Recreational nitrous oxide use has climbed sharply enough to trigger legislative action across the globe. A Library of Congress survey found that at least 13 countries have adopted or strengthened regulations around nitrous oxide since the early 2020s. Approaches vary: some countries have added it to their lists of controlled substances, others ban its sale for recreational inhalation specifically, and some restrict sales at certain venues like music festivals and nightclubs. In the United States, regulation is mostly handled at the state level, with laws targeting the sale of nitrous oxide canisters to minors or for purposes of inhalation.

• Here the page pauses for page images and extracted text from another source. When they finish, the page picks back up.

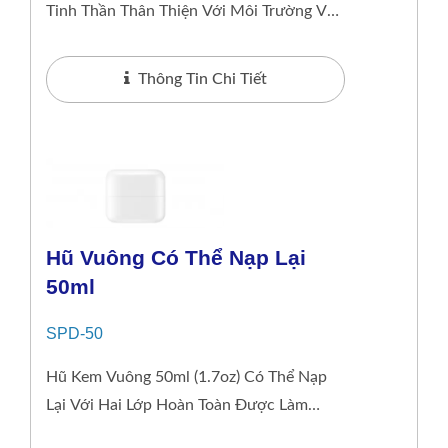
Tinh Thần Thân Thiện Với Môi Trường Và
Một Chút Sang Trọng, Cung Cấp Hũ Bên
Trong Có Thể...
Thông Tin Chi Tiết
Hũ Vuông Có Thể Nạp Lại
50ml
SPD-50
Hũ Kem Vuông 50ml (1.7oz) Có Thể Nạp
Lại Với Hai Lớp Hoàn Toàn Được Làm
Bằng PP, Có Cả Hoàn Thiện Bóng Và Mờ,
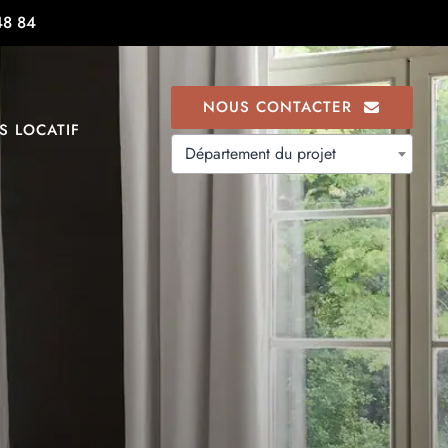
48 84
NOUS CONTACTER
S LOCATIF
Département du projet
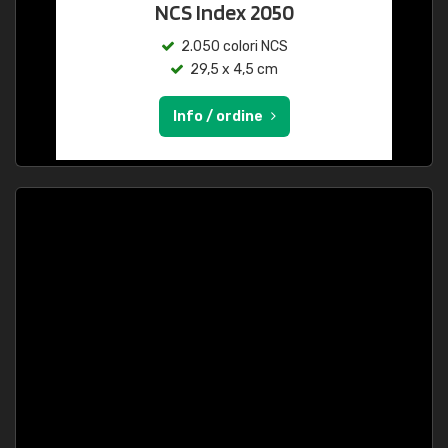
NCS Index 2050
2.050 colori NCS
29,5 x 4,5 cm
Info / ordine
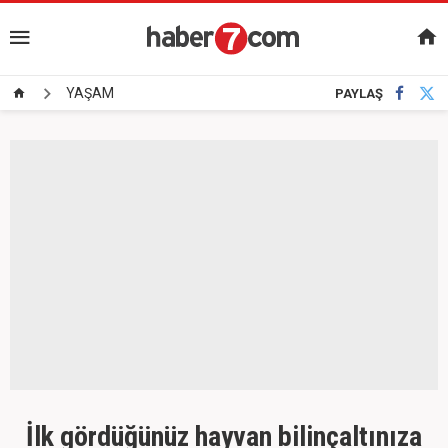
YAŞAM
PAYLAŞ
İlk gördüğünüz hayvan bilinçaltınıza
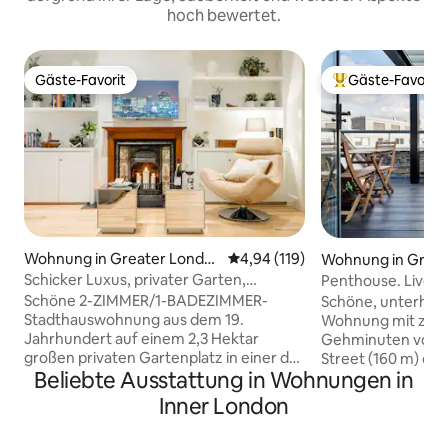
hoch bewertet.
Gäste-Favorit
Gäste-Favorit
Gäste-Favorit
Beliebter Gäste-F
Wohnung in Greater Londo
Durchschnittliche Bewertung: 4
4,94 (119)
Wohnung in Great
n
n
Schicker Luxus, privater Garten,
Penthouse. Liverpo
Klimaanlage und Extras
Dachterrasse & Kl
Schöne 2-ZIMMER/1-BADEZIMMER-
Schöne, unterhal
Stadthauswohnung aus dem 19.
Wohnung mit zwei
Jahrhundert auf einem 2,3 Hektar
Gehminuten vom B
großen privaten Gartenplatz in einer der
Street (160 m) ent
Beliebte Ausstattung in Wohnungen in
gehobensten, sichersten und
über den beiden o
bequemsten Lagen Londons für Touren
wunderbaren vikt
Inner London
zu den wichtigsten Sehenswürdigkeiten.
aus rotem Backste
Die U-Bahn-Station Victoria, Bahnhöfe
Square Mile. Zwei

The rise in availability is partly driven by the food industry. Nitrous oxide is the propellant in whipped cream canisters, and larger “tanks” sold as catering supplies have become the primary source for recreational users. The small metal canisters (often called “whippets” or “nangs”) are cheap, legal to purchase for food use in most places, and widely available online.

Who Faces the Most Risk

A single use of nitrous oxide at the dentist poses minimal risk for a healthy person. A single recreational use carries a small but real risk of oxygen deprivation, especially in an enclosed space or when inhaled directly from a pressurized canister rather than a balloon. The danger escalates steeply with frequency. People who use nitrous oxide multiple times a week for weeks or months are the ones showing up in emergency rooms with nerve damage. The combination of young age, heavy use, and pre-existing B12 deficiency creates the highest risk profile, and many users don’t know their B12 status before they start.